The coronavirus pandemic has thrown a harsh light on some of our most vital services. Despite setbacks, our NHS has emerged with great credit from this testing time. People recognise and applaud the quality of the work and the selfless resilience of doctors, nurses, and the thousands of hospital support staff.
The same cannot be said of our provision for caring for the aged and those suffering serious illness in care homes or in their own homes. During Covid-19, the UK suffered one of the highest death rates across Europe for care home residents. This is in no way a criticism of the exceptional work of thousands of care workers, showing great dedication, risking their lives often without adequate protection, usually on woefully low pay.
The problem is that social care is not integrated into the national health system. Local authorities are nominally responsible for care homes, but the majority are now run by private companies. Many of the larger operators, some managing dozens of homes, are based offshore, draw substantial fees and pay desperately low rates of pay to their workers. Whilst NHS services are ‘free at the point of delivery’ social care is ‘means-tested’ – provided according to ability to pay. Cancer patients in hospital pay nothing; many with dementia, in care homes or cared for at home, pay impossibly large sums for an under-resourced service.

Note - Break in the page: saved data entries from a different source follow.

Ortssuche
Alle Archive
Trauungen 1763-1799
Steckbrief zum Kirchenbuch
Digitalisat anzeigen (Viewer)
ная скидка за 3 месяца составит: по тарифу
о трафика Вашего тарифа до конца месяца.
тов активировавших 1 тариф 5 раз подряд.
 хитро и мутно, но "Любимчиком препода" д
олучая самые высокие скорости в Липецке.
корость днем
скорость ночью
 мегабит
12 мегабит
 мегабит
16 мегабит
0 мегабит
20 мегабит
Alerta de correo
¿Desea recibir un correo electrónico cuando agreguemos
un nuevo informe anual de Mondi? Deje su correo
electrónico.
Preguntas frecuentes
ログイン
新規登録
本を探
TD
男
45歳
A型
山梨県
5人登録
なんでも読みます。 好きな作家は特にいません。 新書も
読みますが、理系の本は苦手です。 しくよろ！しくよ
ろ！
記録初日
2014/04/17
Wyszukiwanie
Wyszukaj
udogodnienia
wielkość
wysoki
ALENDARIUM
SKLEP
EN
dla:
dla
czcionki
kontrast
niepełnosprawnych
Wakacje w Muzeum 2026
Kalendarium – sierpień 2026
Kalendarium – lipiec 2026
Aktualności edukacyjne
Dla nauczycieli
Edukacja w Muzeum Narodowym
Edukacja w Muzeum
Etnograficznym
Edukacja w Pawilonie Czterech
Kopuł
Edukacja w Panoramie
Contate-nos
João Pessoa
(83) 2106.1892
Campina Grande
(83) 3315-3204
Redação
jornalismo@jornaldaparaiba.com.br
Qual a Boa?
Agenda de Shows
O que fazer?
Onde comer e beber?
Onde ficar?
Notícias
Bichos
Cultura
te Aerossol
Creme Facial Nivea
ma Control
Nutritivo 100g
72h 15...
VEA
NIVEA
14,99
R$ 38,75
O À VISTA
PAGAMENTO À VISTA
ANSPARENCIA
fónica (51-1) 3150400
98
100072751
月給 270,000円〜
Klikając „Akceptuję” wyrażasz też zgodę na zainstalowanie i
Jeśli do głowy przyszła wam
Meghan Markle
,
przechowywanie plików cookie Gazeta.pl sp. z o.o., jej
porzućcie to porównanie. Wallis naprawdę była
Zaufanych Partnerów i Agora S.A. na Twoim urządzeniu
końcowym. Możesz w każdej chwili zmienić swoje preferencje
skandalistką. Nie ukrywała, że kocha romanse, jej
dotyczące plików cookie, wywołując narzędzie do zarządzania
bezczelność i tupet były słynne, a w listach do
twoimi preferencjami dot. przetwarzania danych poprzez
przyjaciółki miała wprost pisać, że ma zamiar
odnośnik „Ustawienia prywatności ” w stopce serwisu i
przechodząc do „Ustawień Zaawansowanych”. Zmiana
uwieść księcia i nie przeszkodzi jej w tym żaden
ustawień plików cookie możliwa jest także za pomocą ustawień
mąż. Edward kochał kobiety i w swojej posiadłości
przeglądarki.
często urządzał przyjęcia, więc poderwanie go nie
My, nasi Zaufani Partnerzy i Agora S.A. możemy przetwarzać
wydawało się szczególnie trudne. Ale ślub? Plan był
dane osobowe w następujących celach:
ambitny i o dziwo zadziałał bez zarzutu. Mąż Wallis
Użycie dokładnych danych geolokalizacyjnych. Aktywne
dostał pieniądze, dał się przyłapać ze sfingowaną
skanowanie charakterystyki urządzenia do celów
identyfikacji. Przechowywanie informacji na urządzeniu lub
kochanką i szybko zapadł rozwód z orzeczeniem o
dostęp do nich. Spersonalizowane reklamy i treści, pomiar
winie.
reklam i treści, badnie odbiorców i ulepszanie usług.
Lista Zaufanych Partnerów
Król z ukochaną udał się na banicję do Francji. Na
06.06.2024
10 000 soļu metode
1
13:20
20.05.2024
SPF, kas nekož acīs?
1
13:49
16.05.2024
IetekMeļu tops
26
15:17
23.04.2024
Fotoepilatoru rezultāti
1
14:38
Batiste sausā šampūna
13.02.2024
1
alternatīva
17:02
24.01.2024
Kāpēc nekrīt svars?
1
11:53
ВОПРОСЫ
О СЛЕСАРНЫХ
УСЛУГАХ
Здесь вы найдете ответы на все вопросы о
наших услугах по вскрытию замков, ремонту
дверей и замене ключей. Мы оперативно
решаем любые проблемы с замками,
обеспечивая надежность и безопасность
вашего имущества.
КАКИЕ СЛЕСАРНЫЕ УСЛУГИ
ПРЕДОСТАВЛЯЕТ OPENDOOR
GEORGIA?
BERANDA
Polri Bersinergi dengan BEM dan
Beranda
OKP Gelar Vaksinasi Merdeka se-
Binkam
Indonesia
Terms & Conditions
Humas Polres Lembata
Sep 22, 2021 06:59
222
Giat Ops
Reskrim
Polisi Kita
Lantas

Local authorities have had their financial support cut to the bone; they are in no position to improve the funding they provide. Staffing is a long-standing problem. Care homes are closing at a time of increasing need.
We are faced with a major crisis, which must be addressed as we emerge from this pandemic. Radical reform is urgently needed. The answer is to end the distinction between the NHS and social care and create a coherent single entity, a National Health and Care Commission, which integrates these two inter-dependent services. Care workers at all levels should be properly rewarded for skilled work, now recognised as essential. Market forces and privatisation are entirely inappropriate in what should be a major public service commitment.
Liberal Democrats have long called for a new Health and Care Tax on the basis of wide consultation and engagement with the public. We would establish a cross-party health and social care convention to agree on the long-term sustainable funding of a joined-up system of health and social care, involving if necessary an increase in tax. Our ultimate objective is to bring together NHS, Social Care and public health. Should any future pandemic strike, we must be much better prepared.